My teenage daughter and I have just finished reading Hinds’s graphic novel adaptation of The Iliad which I featured here. I was pleasantly surprised to find out that The Odyssey is essentially a story of what happened after The Trojan War. I have always associated it with something that happened before the epic battle waged for the face that launched a thousand ships.
It turns out that Odysseus had offended the gods. Thus, instead of heading directly home to his home, Ithaca, after the Trojan War, he was stranded in a number of islands, taking him years to finally find his way home. I like the image above, since the reader gets to see Old Nestor once more (and a few other notable characters from the Iliad) – but this time, as seen through Odysseus’s son, Telemachus’s eyes. It is a testament to how beloved Odysseus is by his former comrades that they welcomed Telemachus in their islands, and tried to take care of him the best way they could.
The vision of the pining Penelope, wife of Odysseus, has always been the icon for the faithful wife, eagerly awaiting her husband’s homecoming, after years of adventure and perilous journeys. Penelope is not without her suitors vying for her attention and affection – but more likely than not, rulership of her kingdom, Ithaca.
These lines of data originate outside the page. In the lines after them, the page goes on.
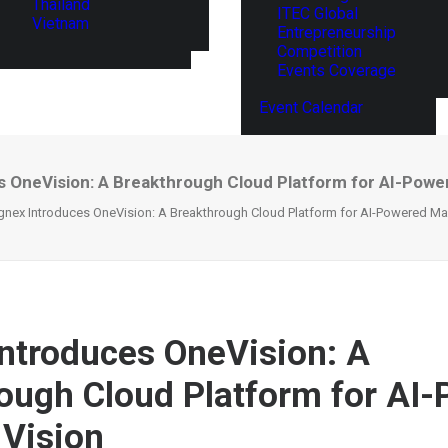
Thailand
ITEC Global
Vietnam
Entrepreneurship
Competition
Events Coverage
Event Calendar
 OneVision: A Breakthrough Cloud Platform for AI-Powe
nex Introduces OneVision: A Breakthrough Cloud Platform for AI-Powered Ma
ntroduces OneVision: A
ough Cloud Platform for AI
Vision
A queen left on her own is depicted to be prey to vultures. Cunning and wily as she was, she told her suitors that once the burial shroud that she is weaving for her father-in-law, Laertes, is completed, she would choose from among them. Every night, she would painstakingly undo all that she has woven from that day – ensuring that she never finishes the shroud. Meanwhile, Odysseus hooks up, albeit supposedly-unwillingly with nymphs left to right: from Calypso in Ogygia to Circe in another island. This is of great interest to me since I have read Madeline Miller’s Circe (see my review here), which my daughter and I plan to read immediately after this graphic novel.
The interesting thing about this story is how women were portrayed as either seducers – sirens, nymphs who waylay travelers, effectively preventing them from going back home – or martyrs. Those who were perceived as disloyal were unceremoniously put to death, similar to Penelope’s maids, upon Odysseus’s return. There seems to be an inevitability to men’s waywardness – almost taken for granted as a given. Naturally, there are different standards expected from women – after all, maternity is a matter of fact, paternity a matter of debate. This of course, does not make it any less reprehensible. While I look forward to re-reading Circe (Amazon | Book Depository), I am also intrigued by Margaret Atwood’s Penelopiad (Amazon | Book Depository) – said to be a retelling of this same story, from Penelope’s voice. I wonder how that one is reimagined. Needless to say, I am enamoured by these Greek legends.